(Beginning of Data extracts)

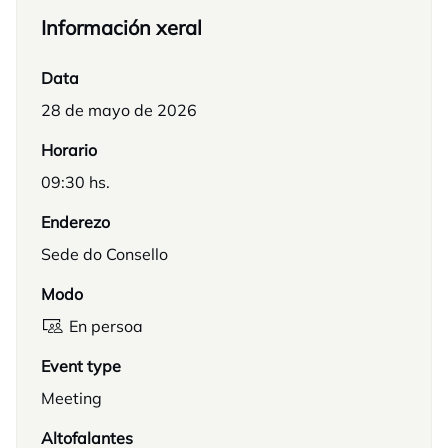
Información xeral
Data
28 de mayo de 2026
Horario
09:30 hs.
Enderezo
Sede do Consello
Modo
En persoa
Event type
Meeting
Altofalantes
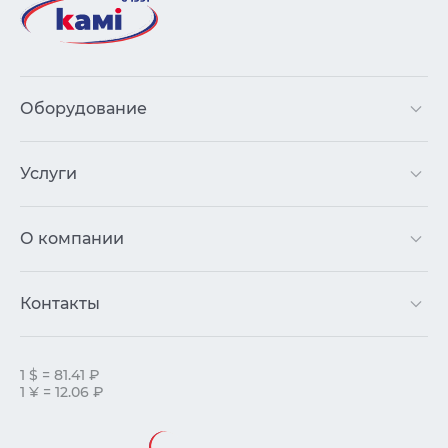
Оборудование
Услуги
О компании
Контакты
1 $ = 81.41 ₽
1 ¥ = 12.06 ₽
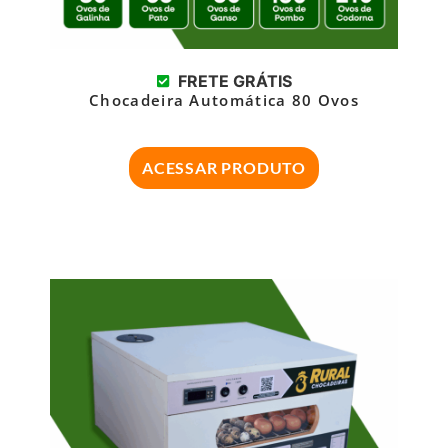
FRETE GRÁTIS
Chocadeira Automática 80 Ovos
ACESSAR PRODUTO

(End of Data extracts)

- [Problem to solve] Once the line containing "1 ¥ = 12.06 ₽" is found in the records above, it and every line after it up to the last must be repeated exactly, without pictures.

- [Result]
1 ¥ = 12.06 ₽
FRETE GRÁTIS
Chocadeira Automática 80 Ovos
ACESSAR PRODUTO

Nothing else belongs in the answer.